現役時代、50戦7勝だったステイゴールドが、史上7頭目の「三冠馬」オルフェーヴル、ダービー(6月1日開催)出走予定の「2歳女王」レッドリヴェール、「天皇賞・春2連覇」フェノーメノ、「GⅠ4勝」ゴールドシップといった大物産駒を次々と輩出するまでの軌跡を描いた、『黄金の旅路 人智を超えた馬・ステイゴールドの物語』がこのたび講談社から刊行された。そこで今回、著者の石田敏徳氏が、ステイゴールドの調教助手を務めた池江泰寿氏(現調教師)に特別インタビューをした。池江師は、知られざるステイゴールドの現役時代のエピソードから、ステイゴールド産駒とディープインパクト産駒の違い、ダービー出走予定のトゥザワールドとトーセンスターダムの分析、そして、いよいよ今夏デビュー予定の〝注目馬〟アッシュゴールド(オルフェーヴル、ドリームジャーニーの全弟)への期待まで、縦横無尽に語ってくれた。
──調教助手として携わった現役時代、競走馬としてのステイゴールドにはどんな印象を抱いていましたか?
池江:とにかく「我の強い馬だった」というのが最大の印象ですね。
現役時代、一緒に戦ったスペシャルウィークやテイエムオペラオーなどと比べても、ステイゴールドは遜色のない能力を秘めてはいたんです。気性さえもう少し丸くなって、人間のいうことを聞いてくれるようになれば十分、そうした馬たちにも先着できる自信がありました。なのに、なかなか勝てない。スタッフの一人として、それが凄く歯がゆかったですね。
周囲からはブロンズ、シルバーコレクターなどといわれましたが、決して2着、3着にしかこられないレベルの馬ではなかった。勝てる能力を秘めているのに、勝たせることができないという歯がゆさを感じ続けていました。
ではなぜ、勝てなかったのかといえば、気性の激しさ、難しさ、要は我の強さが大きな要因。ただ、競走馬にとっては気性というファクターも能力のひとつですから。

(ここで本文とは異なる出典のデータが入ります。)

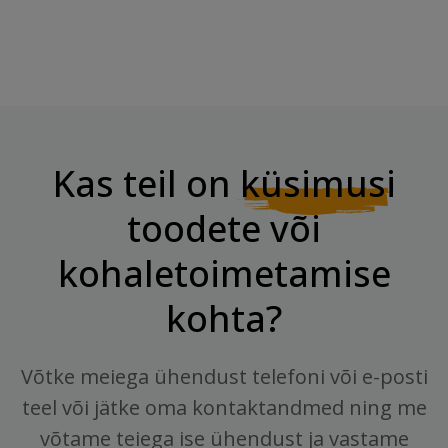
Kas teil on
küsimusi
toodete või
kohaletoimetamise
kohta?
Võtke meiega ühendust telefoni või e-posti
teel või jätke oma kontaktandmed ning me
võtame teiega ise ühendust ja vastame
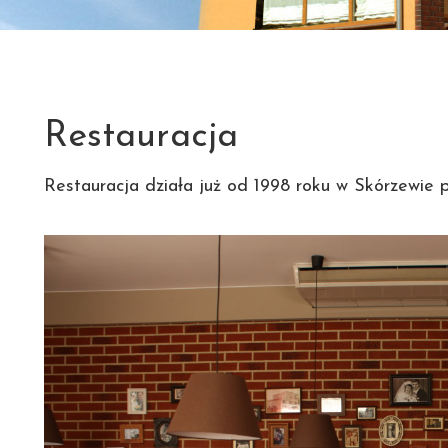
Restauracja
Restauracja działa już od 1998 roku w Skórzewie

──調教や運動の際には本当によく立ち上がったみたいですね。
池江:立ち上がりましたねえ。それに厩舎にいるときでもステイゴールドの馬房の前を通ると、コブラみたいに凄い勢いで人間に襲いかかってくるんです。とても草食動物とは思えない、そう、まるで肉食獣のような激しさを感じる馬でした。